Женщину быстро перевели в группу ремесленников.
– И этого. – Он указал на практически забитого дервиша в обмотках, которого послушно отволокли в сторону. Каан медленно ехал вперёд и, не останавливаясь, время от времени тыкал пальцем в случайно выхваченные фигуры: – И того, с бородой, одноглазого…. И вот этих двух… И эту…
Толпа колыхнулась в слепой надежде.

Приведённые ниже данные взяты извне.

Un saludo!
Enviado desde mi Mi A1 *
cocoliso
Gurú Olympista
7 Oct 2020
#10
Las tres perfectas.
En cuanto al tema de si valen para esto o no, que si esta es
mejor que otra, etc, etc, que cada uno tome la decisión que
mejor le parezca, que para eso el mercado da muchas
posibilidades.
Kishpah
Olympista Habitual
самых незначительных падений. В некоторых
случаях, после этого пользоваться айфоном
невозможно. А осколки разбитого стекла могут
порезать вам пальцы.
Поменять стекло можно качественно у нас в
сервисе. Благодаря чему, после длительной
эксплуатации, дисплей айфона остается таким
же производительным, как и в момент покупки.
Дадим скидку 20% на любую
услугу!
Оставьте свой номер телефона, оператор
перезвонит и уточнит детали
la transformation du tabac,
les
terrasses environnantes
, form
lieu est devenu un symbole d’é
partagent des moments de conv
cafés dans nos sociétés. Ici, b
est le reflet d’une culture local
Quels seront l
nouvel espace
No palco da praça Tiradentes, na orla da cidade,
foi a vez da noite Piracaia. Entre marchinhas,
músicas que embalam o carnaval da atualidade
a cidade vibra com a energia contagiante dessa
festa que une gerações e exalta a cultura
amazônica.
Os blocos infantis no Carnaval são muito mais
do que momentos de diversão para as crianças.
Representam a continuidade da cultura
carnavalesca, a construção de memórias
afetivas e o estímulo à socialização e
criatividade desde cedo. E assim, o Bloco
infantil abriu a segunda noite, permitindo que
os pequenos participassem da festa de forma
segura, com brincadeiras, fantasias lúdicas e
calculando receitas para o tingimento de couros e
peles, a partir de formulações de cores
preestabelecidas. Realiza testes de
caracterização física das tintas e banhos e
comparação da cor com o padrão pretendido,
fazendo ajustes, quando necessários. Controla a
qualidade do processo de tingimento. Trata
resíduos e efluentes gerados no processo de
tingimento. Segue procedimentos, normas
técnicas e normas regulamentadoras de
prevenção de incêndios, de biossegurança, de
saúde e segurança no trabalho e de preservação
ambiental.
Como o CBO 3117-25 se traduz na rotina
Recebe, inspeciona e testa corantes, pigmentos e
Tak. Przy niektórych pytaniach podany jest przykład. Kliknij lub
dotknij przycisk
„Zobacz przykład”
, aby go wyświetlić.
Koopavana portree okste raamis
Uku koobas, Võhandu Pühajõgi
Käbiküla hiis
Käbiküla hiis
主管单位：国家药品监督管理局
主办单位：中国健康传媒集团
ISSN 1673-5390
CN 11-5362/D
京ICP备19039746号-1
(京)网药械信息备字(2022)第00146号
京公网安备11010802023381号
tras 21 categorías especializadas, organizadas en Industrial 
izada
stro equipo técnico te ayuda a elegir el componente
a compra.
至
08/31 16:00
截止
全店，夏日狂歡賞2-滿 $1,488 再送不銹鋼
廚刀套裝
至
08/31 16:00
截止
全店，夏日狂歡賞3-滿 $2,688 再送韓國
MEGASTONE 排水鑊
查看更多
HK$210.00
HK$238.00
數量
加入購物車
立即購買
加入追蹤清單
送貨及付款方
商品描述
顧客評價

Никто не понимал, да и не пытался понять, чего хочет каан, милуя именно этих людей. «Я – Бог?» – вдруг подумал он и даже остановился. Отовсюду неслись вопли предсмертного ужаса. «Раз я могу взять, то могу и дать. А кто может это, кроме Бога?» Он стоял, поражённый своей догадкой. Потом протянул руку и указал на группу оборванных людей, босых, дрожащих, приготовленных к истреблению. «Я — Бог?» – опять подумал он и вслух сказал:
– Этих всех… Что с ними будет?
Измазанный кровью десятник подлетел к стремени каана и прижался щекой к сапогу.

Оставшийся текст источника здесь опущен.